Siria: bombardamenti turchi colpiscono la popolazione civile
Da mesi proseguono gli attacchi indiscriminati dell’esercito turco sul nord est della Siria. A partire dal 13 gennaio scorso si sono intensificati, causando una situazione di emergenza di cui sta pagando il prezzo la popolazione. La testimonianza del nostro staff sul campo.
“Siamo senza acqua, senza elettricità e gravemente limitati negli spostamenti. Le temperature nel frattempo sono scese sotto lo zero. Non sappiamo dire per quanto ancora riusciremo a garantire servizi salvavita”.
E’ preoccupato Rizwan Ul-Haq, Capo missione di Un Ponte Per nel nord est del paese, all’indomani dei peggiori bombardamenti degli ultimi mesi.
Anche se i media non ne hanno parlato, tra il 13 e il 16 gennaio le forze armate turche hanno effettuato centinaia di bombardamenti su obiettivi civili: sono state colpite stazioni idriche, di carburante e gas, centrali elettriche e ad altre strutture fondamentali, compresi ospedali.
Al momento, il lavoro del nostro staff sul campo è altamente compromesso: “Come operatori umanitari chiediamo di poter continuare a fornire assistenza alle persone che da oltre 12 anni stanno subendo gli effetti della guerra in Siria, garantendo loro accesso al supporto di cui hanno bisogno”, sottolinea Rizwan.
Gli attacchi turchi in Siria proseguono da mesi, ma a partire dal 13 gennaio scorso ci sono stati oltre 220 bombardamenti che hanno interessato le aree comprese tra Derik, Qamishlo, Amuda e Kobane, a cui si aggiunge il lancio di altri 112 attacchi via terra. Sono stati colpiti 92 siti civili e le vittime sono 12. Sono già 9 le centrali elettriche messe fuori servizio.
Quella di Swediyeh, che trasportava elettricità e gas per cucinare a circa 1 milione di persone, è stata messa completamente fuori uso. Ben 96 pozzi di acqua sono al momento inutilizzabili e altri 80 lo saranno a breve perché le scorte di carburante, da cui dipende il loro funzionamento, sono in esaurimento.
“L’accesso all’acqua di più di 800 mila persone non è più garantito”, spiegano dal campo. Dal 15 gennaio, 9 servizi vitali su 10 (tra cui quelli relativi a salute, nutrizione, acqua potabile, servizi igienico-sanitari) sono stati fortemente limitati in tutta l’area a causa degli enormi danni riportati.
La mancanza di carburante, acqua ed energia sta creando gravi limitazioni al nostro lavoro. Le restrizioni di movimento impediranno a breve di portare servizi e assistenza alla popolazione. L’assenza di corrente elettrica e acqua nelle cliniche e nelle strutture sanitarie che sosteniamo renderà impossibile garantire assistenza sanitaria e cure, anche salvavita, alle persone colpite.

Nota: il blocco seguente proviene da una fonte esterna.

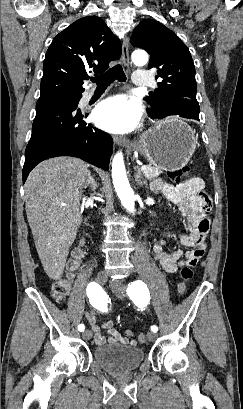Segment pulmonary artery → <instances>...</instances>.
Returning a JSON list of instances; mask_svg holds the SVG:
<instances>
[{
  "label": "pulmonary artery",
  "mask_w": 243,
  "mask_h": 409,
  "mask_svg": "<svg viewBox=\"0 0 243 409\" xmlns=\"http://www.w3.org/2000/svg\"><path fill=\"white\" fill-rule=\"evenodd\" d=\"M132 81H133L134 85L141 86V87H145V86H148L150 84L149 75H148V73L146 71H143V70L135 71L134 74H133ZM92 94H93L92 92L85 93L84 99L85 100L90 99Z\"/></svg>",
  "instance_id": "1"
}]
</instances>
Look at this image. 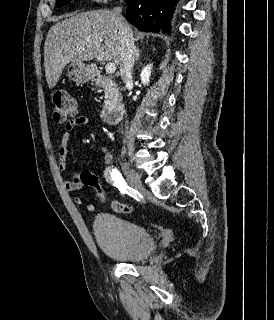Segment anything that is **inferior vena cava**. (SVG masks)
<instances>
[{
    "label": "inferior vena cava",
    "instance_id": "1",
    "mask_svg": "<svg viewBox=\"0 0 274 320\" xmlns=\"http://www.w3.org/2000/svg\"><path fill=\"white\" fill-rule=\"evenodd\" d=\"M112 12L115 20V26L118 30L122 44L120 76L123 82H127V80H131L134 70V38L129 24H127L126 20L121 16L122 8H114Z\"/></svg>",
    "mask_w": 274,
    "mask_h": 320
}]
</instances>
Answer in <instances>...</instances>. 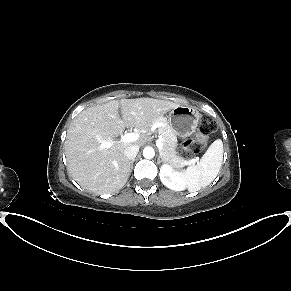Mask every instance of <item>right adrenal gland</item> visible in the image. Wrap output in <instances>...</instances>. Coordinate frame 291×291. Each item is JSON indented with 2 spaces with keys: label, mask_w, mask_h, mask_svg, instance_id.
Returning <instances> with one entry per match:
<instances>
[{
  "label": "right adrenal gland",
  "mask_w": 291,
  "mask_h": 291,
  "mask_svg": "<svg viewBox=\"0 0 291 291\" xmlns=\"http://www.w3.org/2000/svg\"><path fill=\"white\" fill-rule=\"evenodd\" d=\"M134 161H135L134 159L130 161V164H131V171H132V169H133V163H134Z\"/></svg>",
  "instance_id": "right-adrenal-gland-1"
}]
</instances>
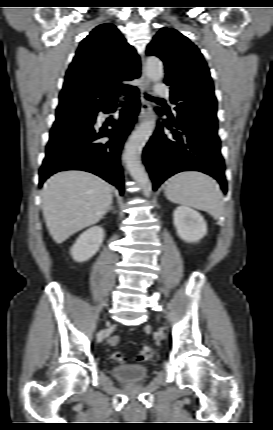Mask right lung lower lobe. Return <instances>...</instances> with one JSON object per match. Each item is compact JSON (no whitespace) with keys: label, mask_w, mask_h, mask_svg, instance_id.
I'll use <instances>...</instances> for the list:
<instances>
[{"label":"right lung lower lobe","mask_w":273,"mask_h":430,"mask_svg":"<svg viewBox=\"0 0 273 430\" xmlns=\"http://www.w3.org/2000/svg\"><path fill=\"white\" fill-rule=\"evenodd\" d=\"M126 105L118 121L110 124L113 129L96 126L99 111L111 112L117 97L91 106L92 119L88 126L76 131L50 137L46 157L39 172V186L52 174L64 170H84L94 173L124 192L120 154L124 140L139 112V95L136 87L123 92ZM110 137L109 141L99 140Z\"/></svg>","instance_id":"1"}]
</instances>
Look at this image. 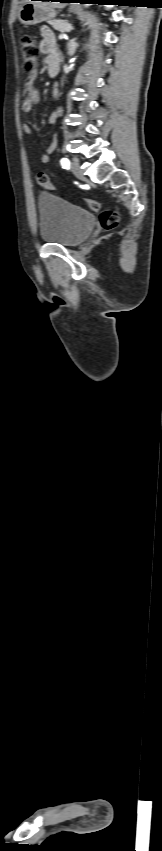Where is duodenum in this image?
Listing matches in <instances>:
<instances>
[{"instance_id": "1", "label": "duodenum", "mask_w": 162, "mask_h": 851, "mask_svg": "<svg viewBox=\"0 0 162 851\" xmlns=\"http://www.w3.org/2000/svg\"><path fill=\"white\" fill-rule=\"evenodd\" d=\"M47 69L49 75L51 77H55L59 71V61L56 59H49L47 61Z\"/></svg>"}]
</instances>
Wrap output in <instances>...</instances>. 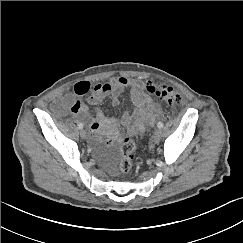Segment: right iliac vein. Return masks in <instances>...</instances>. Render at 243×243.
Returning <instances> with one entry per match:
<instances>
[{
    "mask_svg": "<svg viewBox=\"0 0 243 243\" xmlns=\"http://www.w3.org/2000/svg\"><path fill=\"white\" fill-rule=\"evenodd\" d=\"M80 136H81L82 138H86V137H87V132H86L84 129H82V130L80 131Z\"/></svg>",
    "mask_w": 243,
    "mask_h": 243,
    "instance_id": "obj_1",
    "label": "right iliac vein"
}]
</instances>
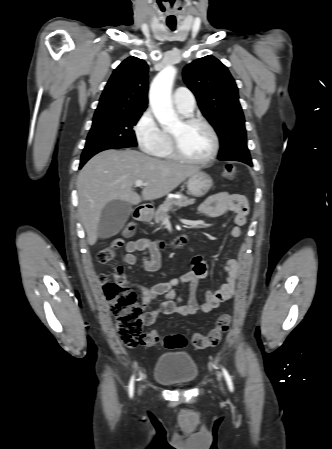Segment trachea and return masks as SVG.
Returning <instances> with one entry per match:
<instances>
[{
  "label": "trachea",
  "instance_id": "obj_1",
  "mask_svg": "<svg viewBox=\"0 0 332 449\" xmlns=\"http://www.w3.org/2000/svg\"><path fill=\"white\" fill-rule=\"evenodd\" d=\"M169 27H170L171 30H175V27H174V26H169Z\"/></svg>",
  "mask_w": 332,
  "mask_h": 449
}]
</instances>
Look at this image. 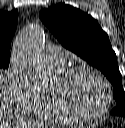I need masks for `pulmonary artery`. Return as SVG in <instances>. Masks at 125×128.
Returning <instances> with one entry per match:
<instances>
[{"label": "pulmonary artery", "mask_w": 125, "mask_h": 128, "mask_svg": "<svg viewBox=\"0 0 125 128\" xmlns=\"http://www.w3.org/2000/svg\"><path fill=\"white\" fill-rule=\"evenodd\" d=\"M66 57L65 50L60 47L51 46L45 51L46 61L53 68H63L66 63Z\"/></svg>", "instance_id": "pulmonary-artery-1"}]
</instances>
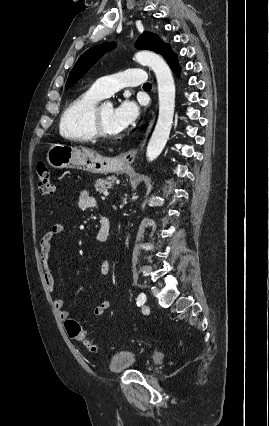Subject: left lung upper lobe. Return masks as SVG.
I'll list each match as a JSON object with an SVG mask.
<instances>
[{
	"instance_id": "obj_1",
	"label": "left lung upper lobe",
	"mask_w": 269,
	"mask_h": 426,
	"mask_svg": "<svg viewBox=\"0 0 269 426\" xmlns=\"http://www.w3.org/2000/svg\"><path fill=\"white\" fill-rule=\"evenodd\" d=\"M167 45L156 34L150 32H144L136 43L137 48L152 50L156 53H161ZM113 47V43H106L92 47L83 53L71 70L65 88L73 86L106 51Z\"/></svg>"
}]
</instances>
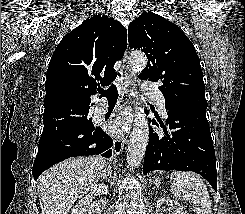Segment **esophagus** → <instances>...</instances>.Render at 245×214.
Listing matches in <instances>:
<instances>
[{
    "label": "esophagus",
    "instance_id": "esophagus-1",
    "mask_svg": "<svg viewBox=\"0 0 245 214\" xmlns=\"http://www.w3.org/2000/svg\"><path fill=\"white\" fill-rule=\"evenodd\" d=\"M123 72L125 76L124 87L122 89L121 102L124 105L132 104V92L135 88V74L128 63V51L126 50L123 56ZM125 138L117 136L113 141V150L116 155H119L124 147Z\"/></svg>",
    "mask_w": 245,
    "mask_h": 214
}]
</instances>
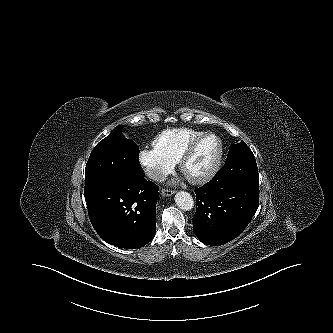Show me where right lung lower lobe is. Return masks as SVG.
Listing matches in <instances>:
<instances>
[{"label":"right lung lower lobe","instance_id":"1","mask_svg":"<svg viewBox=\"0 0 333 333\" xmlns=\"http://www.w3.org/2000/svg\"><path fill=\"white\" fill-rule=\"evenodd\" d=\"M158 191L142 175L85 192L94 229L104 241L119 248L145 246L156 232Z\"/></svg>","mask_w":333,"mask_h":333}]
</instances>
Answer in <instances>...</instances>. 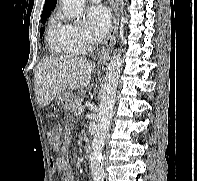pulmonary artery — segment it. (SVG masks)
<instances>
[{"label":"pulmonary artery","mask_w":197,"mask_h":181,"mask_svg":"<svg viewBox=\"0 0 197 181\" xmlns=\"http://www.w3.org/2000/svg\"><path fill=\"white\" fill-rule=\"evenodd\" d=\"M92 3H99L101 0H89Z\"/></svg>","instance_id":"pulmonary-artery-1"}]
</instances>
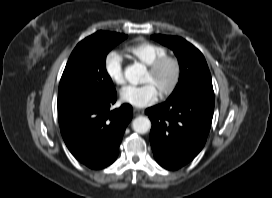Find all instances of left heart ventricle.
Here are the masks:
<instances>
[{
	"instance_id": "1",
	"label": "left heart ventricle",
	"mask_w": 272,
	"mask_h": 198,
	"mask_svg": "<svg viewBox=\"0 0 272 198\" xmlns=\"http://www.w3.org/2000/svg\"><path fill=\"white\" fill-rule=\"evenodd\" d=\"M173 70L170 66L165 67L158 75L152 76L149 71L145 76L144 82L151 83L158 93L162 91L171 81Z\"/></svg>"
}]
</instances>
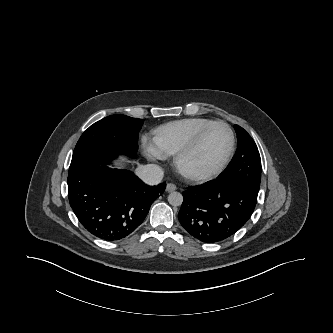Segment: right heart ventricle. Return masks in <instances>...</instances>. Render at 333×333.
<instances>
[{
  "label": "right heart ventricle",
  "mask_w": 333,
  "mask_h": 333,
  "mask_svg": "<svg viewBox=\"0 0 333 333\" xmlns=\"http://www.w3.org/2000/svg\"><path fill=\"white\" fill-rule=\"evenodd\" d=\"M214 122L204 117L186 118L159 126L154 131V146L164 155H176L200 130Z\"/></svg>",
  "instance_id": "right-heart-ventricle-1"
}]
</instances>
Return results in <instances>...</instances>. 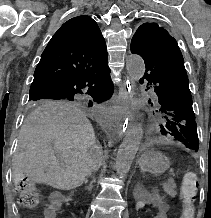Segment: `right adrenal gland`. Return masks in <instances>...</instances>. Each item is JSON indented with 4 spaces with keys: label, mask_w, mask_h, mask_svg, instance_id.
<instances>
[{
    "label": "right adrenal gland",
    "mask_w": 211,
    "mask_h": 218,
    "mask_svg": "<svg viewBox=\"0 0 211 218\" xmlns=\"http://www.w3.org/2000/svg\"><path fill=\"white\" fill-rule=\"evenodd\" d=\"M95 180H92V182H90L89 186H86L85 190H87V192H92V188H93V184H94Z\"/></svg>",
    "instance_id": "obj_1"
}]
</instances>
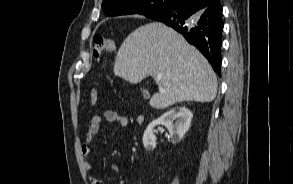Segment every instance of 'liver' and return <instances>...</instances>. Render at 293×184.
<instances>
[{"label": "liver", "mask_w": 293, "mask_h": 184, "mask_svg": "<svg viewBox=\"0 0 293 184\" xmlns=\"http://www.w3.org/2000/svg\"><path fill=\"white\" fill-rule=\"evenodd\" d=\"M113 72L134 84L152 76L159 86V93L150 100L156 109L183 101L210 102L217 94V77L207 59L159 22L138 27L123 41Z\"/></svg>", "instance_id": "liver-1"}]
</instances>
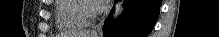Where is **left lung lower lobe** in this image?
<instances>
[{
	"label": "left lung lower lobe",
	"instance_id": "obj_1",
	"mask_svg": "<svg viewBox=\"0 0 219 37\" xmlns=\"http://www.w3.org/2000/svg\"><path fill=\"white\" fill-rule=\"evenodd\" d=\"M125 10L115 21L112 13L105 21V37H146L159 16L161 0H127Z\"/></svg>",
	"mask_w": 219,
	"mask_h": 37
}]
</instances>
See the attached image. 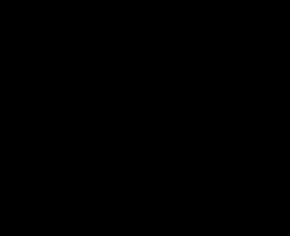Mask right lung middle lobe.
<instances>
[{"instance_id":"obj_1","label":"right lung middle lobe","mask_w":290,"mask_h":236,"mask_svg":"<svg viewBox=\"0 0 290 236\" xmlns=\"http://www.w3.org/2000/svg\"><path fill=\"white\" fill-rule=\"evenodd\" d=\"M140 55L141 50L131 45L86 50L60 74L51 107H128L123 84Z\"/></svg>"}]
</instances>
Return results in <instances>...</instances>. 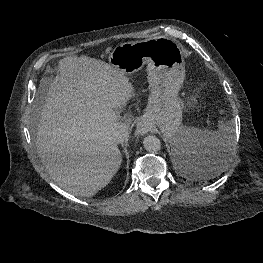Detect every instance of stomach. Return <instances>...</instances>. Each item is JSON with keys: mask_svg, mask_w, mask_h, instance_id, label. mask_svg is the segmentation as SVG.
Returning a JSON list of instances; mask_svg holds the SVG:
<instances>
[{"mask_svg": "<svg viewBox=\"0 0 263 263\" xmlns=\"http://www.w3.org/2000/svg\"><path fill=\"white\" fill-rule=\"evenodd\" d=\"M109 64L125 75H132L147 64L151 93L142 121L172 138L180 128L184 109L178 96L185 77L179 43L167 37L122 43L109 54Z\"/></svg>", "mask_w": 263, "mask_h": 263, "instance_id": "obj_1", "label": "stomach"}]
</instances>
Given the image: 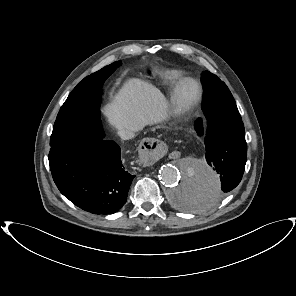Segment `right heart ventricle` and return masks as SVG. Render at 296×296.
Wrapping results in <instances>:
<instances>
[{"label": "right heart ventricle", "mask_w": 296, "mask_h": 296, "mask_svg": "<svg viewBox=\"0 0 296 296\" xmlns=\"http://www.w3.org/2000/svg\"><path fill=\"white\" fill-rule=\"evenodd\" d=\"M183 73L180 70H168L165 73L164 82L171 84L182 77Z\"/></svg>", "instance_id": "right-heart-ventricle-1"}]
</instances>
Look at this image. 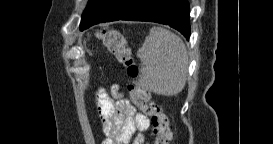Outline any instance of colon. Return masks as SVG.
<instances>
[{"label":"colon","mask_w":273,"mask_h":144,"mask_svg":"<svg viewBox=\"0 0 273 144\" xmlns=\"http://www.w3.org/2000/svg\"><path fill=\"white\" fill-rule=\"evenodd\" d=\"M103 39L110 53L127 68L131 83L128 85L132 102L150 118L153 144H169L171 132L169 120L162 107L152 98L150 92L135 80L139 68L134 62L132 50L125 36L117 29H110L103 34Z\"/></svg>","instance_id":"obj_1"}]
</instances>
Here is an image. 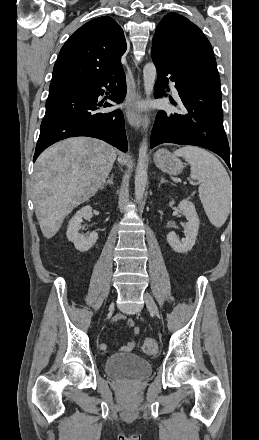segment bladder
<instances>
[{
	"label": "bladder",
	"mask_w": 259,
	"mask_h": 440,
	"mask_svg": "<svg viewBox=\"0 0 259 440\" xmlns=\"http://www.w3.org/2000/svg\"><path fill=\"white\" fill-rule=\"evenodd\" d=\"M105 373L115 379L140 380L152 372L147 359L134 353H116L108 356L104 362Z\"/></svg>",
	"instance_id": "obj_1"
}]
</instances>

La gravità della situazione ha già costretto i nostri operatori sul campo a fare scorta di carburante laddove possibile, in modo da poter garantire alcuni spostamenti e il funzionamento dei generatori, necessari per mantenere operative cliniche e ospedali.
Undici grandi città e paesi, così come oltre 2.700 villaggi e 1.900 scuole, sono al momento completamente senza elettricità.
Ma l’escalation non sta risparmiando i campi per persone sfollate, all’interno dei quali lavoriamo da anni per garantire assistenza sanitaria alle persone. Dal 15 gennaio infatti nei campi non arriva più carburante, e gli abitanti non hanno la possibilità di riscaldarsi o cucinare. Il blocco dei trasferimenti di carburante stanno paralizzando anche il trasporto di beni salvavita, come forniture mediche e cesti alimentari.
Stiamo assistendo a una gravissima violazione dei diritti umani fondamentali e delle leggi umanitarie internazionali, completamente calpestate dalle forze armate turche.
Nel nord est della Siria operiamo ormai dal 2015, con interventi di ricostruzione del sistema sanitario locale in collaborazione con numerosi partner locali. In questi anni insieme abbiamo garantito la riabilitazione e la creazione di oltre 15 cliniche e ospedali e di un sistema di ambulanze, garantendo il diritto alla salute alla popolazione colpita da 12 anni di conflitto.
Abbiamo assistito in prima persona a numerose crisi, ed esprimiamo la nostra viva preoccupazione per questa ennesima escalation, rimasta fuori dall’attenzione internazionale.